The Innovative Approaches to Response Preparedness (IARP) project in Ethiopia, Kenya and Uganda is implemented by the National Red Cross Societies of the three countries and supported by the Netherlands Red Cross, the British Red Cross, the 510.global data team and the Red Cross Red Crescent Climate Centre. The project aims to develop anticipatory actions and institutionalized early action protocols (EAPs) for flood and drought hazards in vulnerable areas in Ethiopia, Kenya and Uganda. This is supported by capacity development in areas of data preparedness and cash and voucher assistance. The development of the EAPs is done in close collaboration with national government agencies and UN agencies to ensure the harmonization of triggers (alert thresholds), early warning messages and anticipatory actions.
Strengthening shock-sensitive systems in Karamoja
In 2020, WFP began supporting multi-sectoral anticipatory action to address the cross-cutting impacts of drought. An important innovation will be to assess the capacity of national social protection instruments as potential anticipatory actions, including unconditional cash transfers and labour-intensive public works.

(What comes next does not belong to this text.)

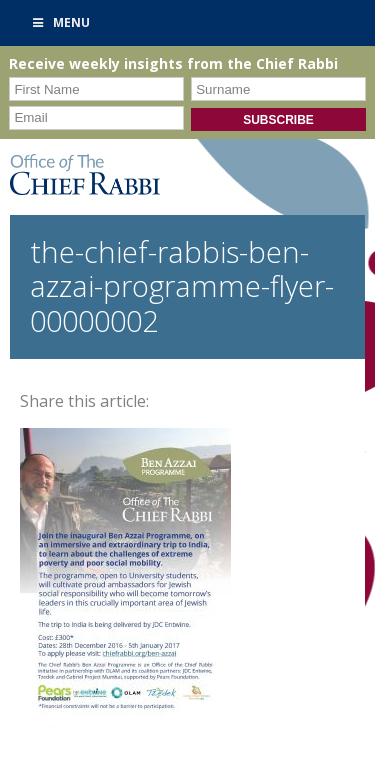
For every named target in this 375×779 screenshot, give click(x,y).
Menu (60, 22)
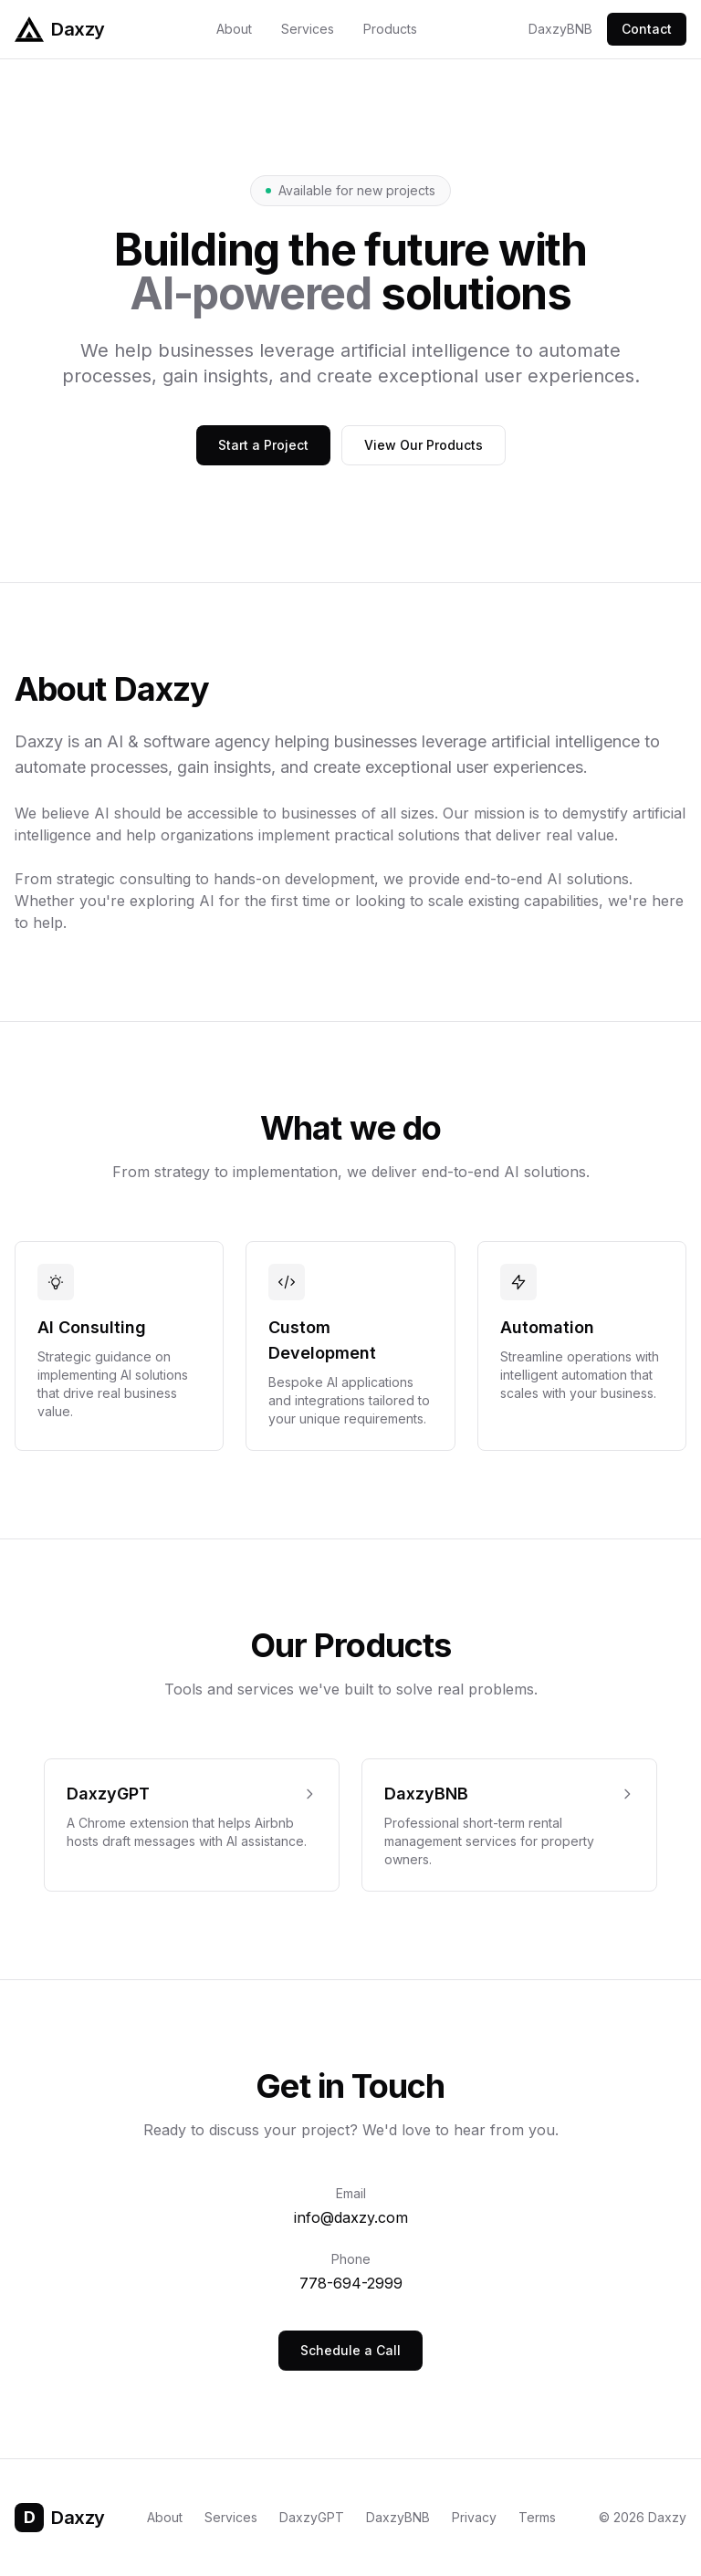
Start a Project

Innovative approaches to response preparedness
The Uganda Red Cross Society was one of the first National Societies to pilot forecast-based financing. Building on work started in 2014, the 'Innovative approaches to response preparedness' (IARP) project began in 2018 to develop Early Action Protocols (EAPs) for floods and for drought.
Anticipation of Ebola
In 2018, the Start Network provided £165,000 in anticipatory funding to Care International and Relief International to prevent the spread of Ebola from the neighbouring Democratic Republic of the Congo. The organizations conducted a rapid 'knowledge attitude practices' assessment with refugees and provided training to local health workers, reaching over 300,000 people (alert 254).
Anticipation of refugees
In 2016, the Start Network funded Action Against Hunger, Oxfam and Save the Children in anticipation of refugees entering Uganda because of the conflict in neighbouring South Sudan. The organizations provided non-food items, and psychosocial, nutritional and WASH/hygiene support to vulnerable individuals, reaching over 58,000 people (alert 096).